### Records shown

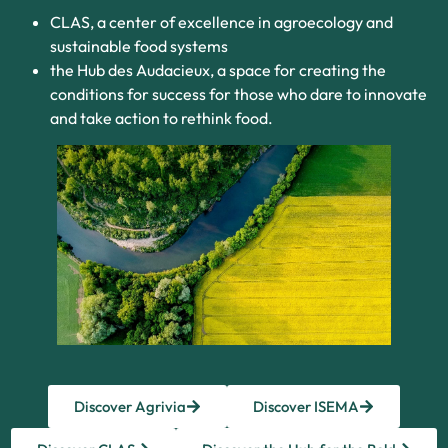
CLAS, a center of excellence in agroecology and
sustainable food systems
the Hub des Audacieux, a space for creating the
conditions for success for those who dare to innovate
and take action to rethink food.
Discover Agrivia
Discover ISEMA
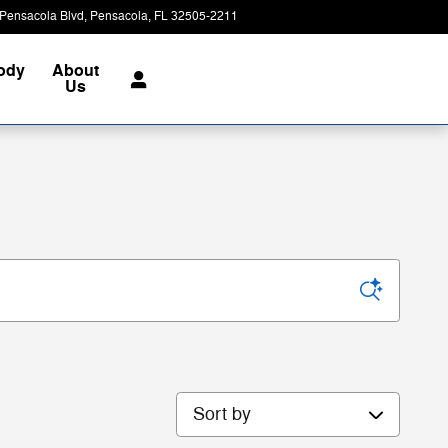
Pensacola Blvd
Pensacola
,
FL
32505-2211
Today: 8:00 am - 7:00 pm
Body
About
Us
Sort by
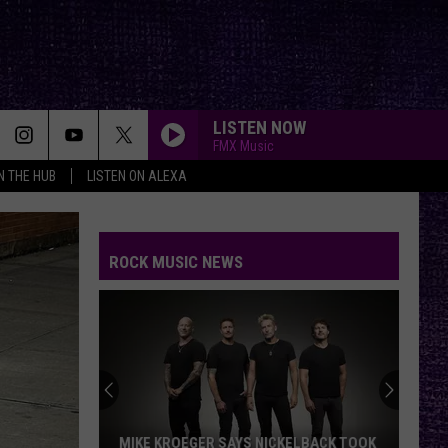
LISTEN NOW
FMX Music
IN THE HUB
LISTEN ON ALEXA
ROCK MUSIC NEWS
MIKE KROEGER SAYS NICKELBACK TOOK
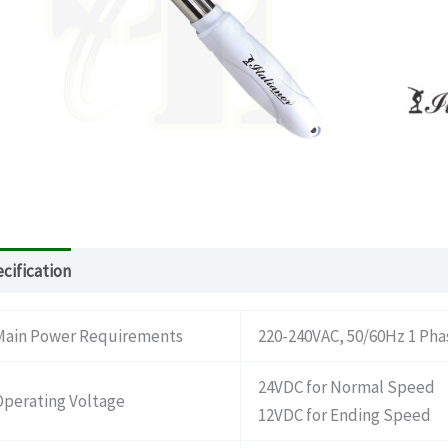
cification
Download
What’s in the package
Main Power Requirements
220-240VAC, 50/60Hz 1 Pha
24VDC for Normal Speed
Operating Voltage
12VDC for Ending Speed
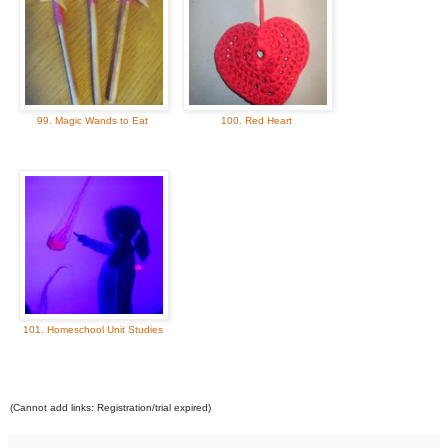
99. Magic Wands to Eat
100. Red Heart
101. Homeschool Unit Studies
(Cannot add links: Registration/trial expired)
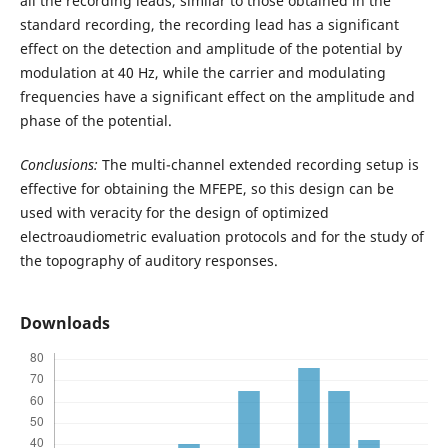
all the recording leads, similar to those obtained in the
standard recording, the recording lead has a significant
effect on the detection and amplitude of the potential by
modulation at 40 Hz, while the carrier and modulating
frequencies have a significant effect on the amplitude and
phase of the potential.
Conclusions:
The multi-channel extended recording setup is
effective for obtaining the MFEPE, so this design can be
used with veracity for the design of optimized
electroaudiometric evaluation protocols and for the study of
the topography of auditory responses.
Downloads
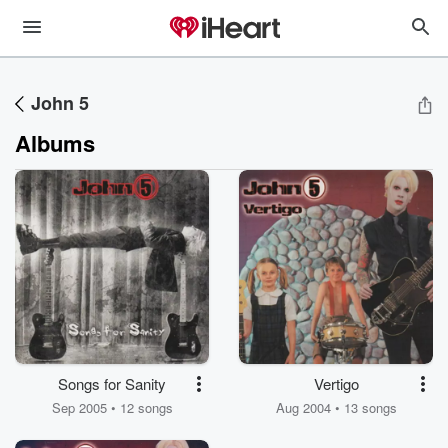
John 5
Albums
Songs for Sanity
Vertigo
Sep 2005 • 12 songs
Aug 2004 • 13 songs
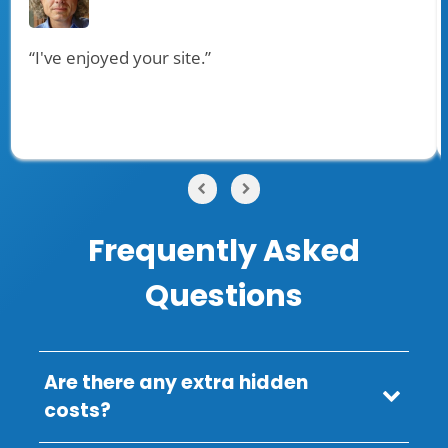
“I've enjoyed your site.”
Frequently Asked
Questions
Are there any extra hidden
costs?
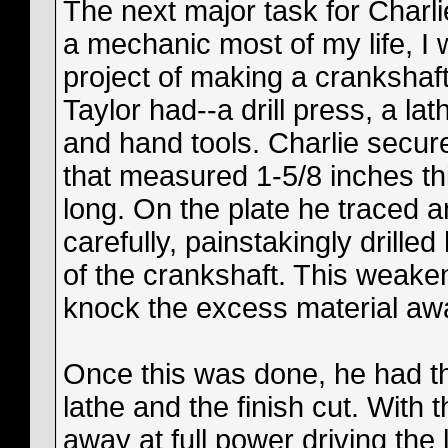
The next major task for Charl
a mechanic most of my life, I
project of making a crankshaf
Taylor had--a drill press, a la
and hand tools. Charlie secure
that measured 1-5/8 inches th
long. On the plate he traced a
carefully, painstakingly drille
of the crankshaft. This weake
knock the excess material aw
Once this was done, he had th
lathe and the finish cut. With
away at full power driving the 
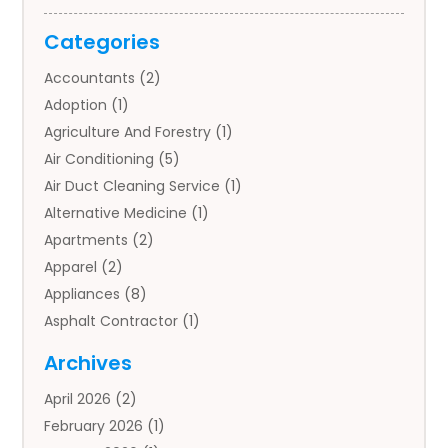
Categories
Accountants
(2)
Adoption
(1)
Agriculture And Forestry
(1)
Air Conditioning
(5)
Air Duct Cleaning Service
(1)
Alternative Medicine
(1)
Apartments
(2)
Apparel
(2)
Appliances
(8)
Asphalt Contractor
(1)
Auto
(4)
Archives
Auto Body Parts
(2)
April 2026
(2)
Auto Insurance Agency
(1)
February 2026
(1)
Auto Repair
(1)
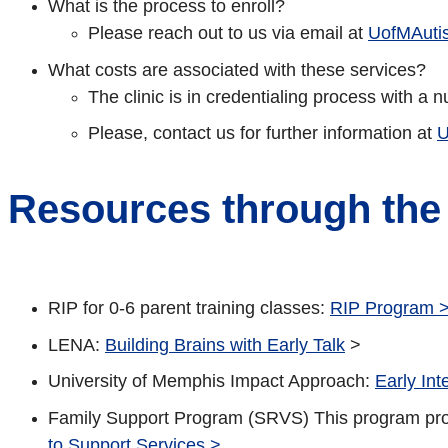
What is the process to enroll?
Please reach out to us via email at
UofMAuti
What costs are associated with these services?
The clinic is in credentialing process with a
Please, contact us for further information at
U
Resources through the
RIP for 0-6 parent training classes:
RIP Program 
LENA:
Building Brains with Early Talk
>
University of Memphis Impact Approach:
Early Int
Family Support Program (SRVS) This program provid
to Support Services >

### Exercise aim
Leave the pictures out, and transcribe each of the records exactly.

### Answer space
CLAS, a center of excellence in agroecology and
sustainable food systems
the Hub des Audacieux, a space for creating the
conditions for success for those who dare to innovate
and take action to rethink food.
Discover Agrivia
Discover ISEMA
Pensacola Blvd
Pensacola
,
FL
32505-2211
Today: 8:00 am - 7:00 pm
Body
About
Us
Sort by
LISTEN NOW
FMX Music
IN THE HUB
LISTEN ON ALEXA
ROCK MUSIC NEWS
MIKE KROEGER SAYS NICKELBACK TOOK
cification
Download
What’s in the package
Main Power Requirements
220-240VAC, 50/60Hz 1 Pha
24VDC for Normal Speed
Operating Voltage
12VDC for Ending Speed
99. Magic Wands to Eat
100. Red Heart
101. Homeschool Unit Studies
(Cannot add links: Registration/trial expired)
all the recording leads, similar to those obtained in the
standard recording, the recording lead has a significant
effect on the detection and amplitude of the potential by
modulation at 40 Hz, while the carrier and modulating
frequencies have a significant effect on the amplitude and
phase of the potential.
Conclusions:
The multi-channel extended recording setup is
effective for obtaining the MFEPE, so this design can be
used with veracity for the design of optimized
electroaudiometric evaluation protocols and for the study of
the topography of auditory responses.
Downloads
John 5
Albums
Songs for Sanity
Vertigo
Sep 2005 • 12 songs
Aug 2004 • 13 songs
“I've enjoyed your site.”
Frequently Asked
Questions
Are there any extra hidden
costs?
The next major task for Charl
a mechanic most of my life, I
project of making a crankshaf
Taylor had--a drill press, a la
and hand tools. Charlie secure
that measured 1-5/8 inches th
long. On the plate he traced a
carefully, painstakingly drille
of the crankshaft. This weake
knock the excess material aw
Once this was done, he had th
lathe and the finish cut. With
away at full power driving the 
Categories
Accountants
(2)
Adoption
(1)
Agriculture And Forestry
(1)
Air Conditioning
(5)
Air Duct Cleaning Service
(1)
Alternative Medicine
(1)
Apartments
(2)
Apparel
(2)
Appliances
(8)
Asphalt Contractor
(1)
Auto
(4)
Archives
Auto Body Parts
(2)
April 2026
(2)
Auto Insurance Agency
(1)
February 2026
(1)
Auto Repair
(1)
What is the process to enroll?
Please reach out to us via email at
UofMAuti
What costs are associated with these services?
The clinic is in credentialing process with a
Please, contact us for further information at
U
Resources through the
RIP for 0-6 parent training classes:
RIP Program 
LENA:
Building Brains with Early Talk
>
University of Memphis Impact Approach:
Early Int
Family Support Program (SRVS) This program provid
to Support Services >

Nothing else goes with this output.